Some of the wackos who read my book felt such intense rage that they wrote blog posts about me and made all sorts of wild claims. I won't give these unhinged individuals any direct publicity, though you could easily find their libelous attacks online. Maybe even some of those freaks—the kind who genuinely insist there is no link between smoking and lung cancer—later had second thoughts about their habit after reading my book. Likely not, but without a doubt I crawled up inside their heads and settled in for the long haul.
Another theme that I consciously thought about before writing the book and which became more pronounced as I neared its completion was self-delusion. People will make a virtue out of anything. To the hard-core smokers who will never quit and who have no intention of every trying, the danger of smoking makes them feel like hard cases. This aspect of smoking will always appeal to smokers, and especially youngsters who take up the habit. This thrill at engaging in risky behaviour that is despised by many in society has become more nuanced and multi-layered over the decades, but it will always be an invincibly reassuring way for smokers to make themselves feel better as they march towards their early deaths.

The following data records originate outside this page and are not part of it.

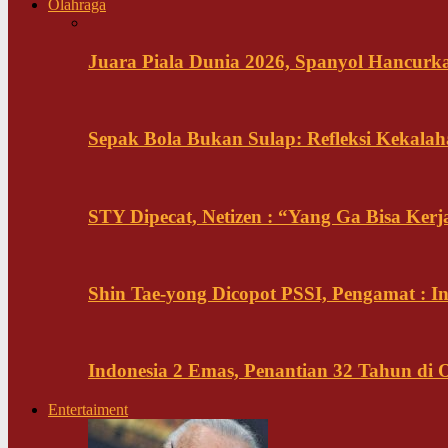
Olahraga
Juara Piala Dunia 2026, Spanyol Hancurka
Sepak Bola Bukan Sulap: Refleksi Kekalah
STY Dipecat, Netizen : “Yang Ga Bisa Ker
Shin Tae-yong Dicopot PSSI, Pengamat : 
Indonesia 2 Emas, Penantian 32 Tahun di 
Entertaiment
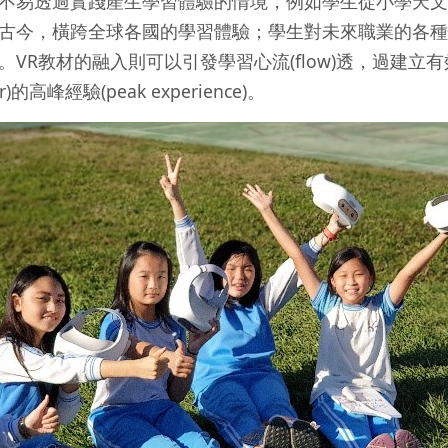
不易透過實踐產生學習體驗的情境，例如學生從小學天文
古今，橫跨全球各國的學習體驗；學生對未來職業的各種
的融入則可以引發學習心流(flow)透，過建立有效的虛擬經驗
er)的高峰經驗(peak experience)。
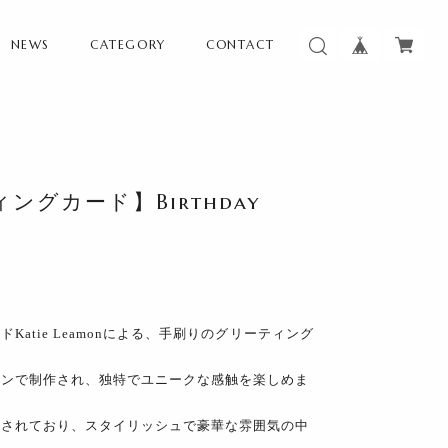
NEWS
CATEGORY
CONTACT
グカード】Birthday
atie Leamonによる、手刷りのグリーティング
インで制作され、独特でユニークな感触を楽しめま
刷されており、スタイリッシュで豪華な雰囲気の中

Finally, by writing a quit-smoking book that is completely different than anything else that has ever been written, I hoped to appeal to the demographic that could benefit most: young people. Is a 15 year-old going to read one of the more popular quit-smoking books that have been published? A book that is written in the new-age, psycho-babble, desperate-to-coddle style that is so popular in most of these books? Possibly. But maybe the content and tone of Tough Love for Smokers is so different that it might make that 15 year-old see the stupidity of his smoking habit for what it is.
This final excerpt is from one of a handful of short stories that appear in Tough Love for Smokers:
The wretch experienced a jolt of fear at the sudden turn of the conversation. He felt he had to stand up to face the man to prove that he wasn’t as scared as he felt. He moved from his sitting position and started rising up from his haunches when the man lifted a solid kick into the wretch’s gut.
“Ooomph! What the hell was that for?” The wretch curled into a fetal position and held his hands to his stomach. He looked up at the man. “I thought you were an angel. When I took a swing at you before, I couldn’t connect. What the hell?”
“That’s not the way it works, boy,” said the man. The wretch struggled back into a sitting position with his back against the wall.
“This whole thing makes no fucking sense at all! You telling me you’re an angel, but you want me to keep smoking, and you want as many new people to start smoking as possible? That just makes no sense at all,” the wretch said as he held his guts.
“Ah, but you assume that angels only come from one place,” the man said as he started to laugh.